While I mostly agree with the above, I also believe that imitating and translating authors (plural) could be beneficial. Here are a few reading suggestions of what I think are examples of good writing: Magic Magee by Jerry Spinelli is one book that could teach you a lot about craft and structure. In the Penal Colony by Franz Kafka blueeyedboy by Joanne Harris Shaman's Crossing, Forest Mage and Renegade Magic (the Soldier's Son Trilogy) by Robin Hobb Poison Sleep by T.A. Pratt Richard II by William Shakespeare The Virgin of the Seven Daggers (and other short stories) by Vernon Lee The plays of Eugene O'Neill Poetry, such as Robert Frost and Ted Hughes Lives of the Cell by Lewis Thomas (non-fiction) Virginia Woolf, Jorge Luis Borges, Carson McCullers, Leo Tolstoy, Joseph Conrad, Louis-Ferdinand Celine, Albert Camus, Herman Melville, Henry James, Sophocles, Ernest Hemingway Fyodor Dostoyevsky, Mark Twain, Nathaniel Hawthorne, James Baldwin, etc etc etc
I may be on another track here, but I would tell beginning authors to first analyze the books they love to read. Then move on to other authors in the genre, and gradually to other genres.
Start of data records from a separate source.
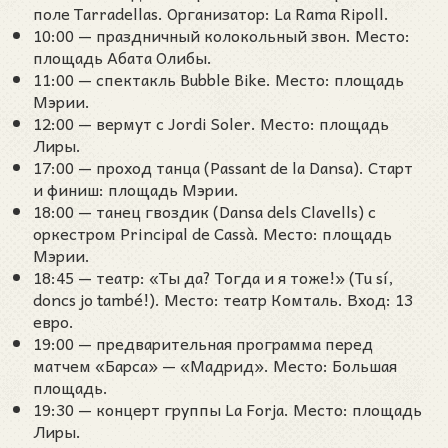
поле Tarradellas. Организатор: La Rama Ripoll.
10:00 — праздничный колокольный звон. Место:
площадь Абата Олибы.
11:00 — спектакль Bubble Bike. Место: площадь
Мэрии.
12:00 — вермут с Jordi Soler. Место: площадь
Лиры.
17:00 — проход танца (Passant de la Dansa). Старт
и финиш: площадь Мэрии.
18:00 — танец гвоздик (Dansa dels Clavells) с
оркестром Principal de Cassà. Место: площадь
Мэрии.
18:45 — театр: «Ты да? Тогда и я тоже!» (Tu sí,
doncs jo també!). Место: театр Комталь. Вход: 13
евро.
19:00 — предварительная программа перед
матчем «Барса» — «Мадрид». Место: Большая
площадь.
19:30 — концерт группы La Forja. Место: площадь
Лиры.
In addition to the classics, make sure to read contemporary writing as well. It's useful to know what kinds of books/stories are being published today.
Shadowwalkers right on - Find out what you like to read and read it , doesn't matter really what it is. It could be a non fiction book on gem folklore or Danielle Steel's latest romance. A lot of us will steer you to classic's or great non-genre read but though they're good, they don't make you a better writer. For me , discovering what I like to read is helped me discover what I like to write and that in turn has helped me out a lot more than struggling though something that's considered a great book. But on the flip side, as Cogito says , never get too comfortable within one genre. Mix it up.
As an undergrad, I was encouraged to read the classics (I read Austen for humour and intellegent prose, Bronte for atmosphere and description, Dickens for characterisation etc), but it was manditory to read the Booker winner, the Orange prize winner, and other sucessful contemporary works. After this, we could read the more popular stuff. One professor even made us read the local newspaper and make a 2000 word short story out of any article within it! That was tough, as where I live nothing happens So, I am with cogito on this one: read, read, read. Anything and everything.
Honestly, just pick up a book you've enjoyed and start reading. Then pick up your pen and start writing. Try to take from what you've read. You will get better at it over time. Then you will start to make slight edits, annotations, you will refine that particular style. At the end of the night, amidst empty coffee-stained mugs and rolled up paperballs, you'll have your unique writing style. I promise.
I read a Booker winning book and I just couldn't put the book down, and then I happened to get hold of another book by a reputed English professor analyzing the book. I have to say it was a turning point in my writing. Reading the analysis I began to appreciate the art and the craft the writer employed to held my attention throughout the book. Before that I had no idea of writing rules and such and wrote everything instinctively. I learned to appreciate my own writing as well. Now I don't depend on others' views to decide why a good book is...well, a good book, but it might help a newbie to read the analysis of a good book after reading the book.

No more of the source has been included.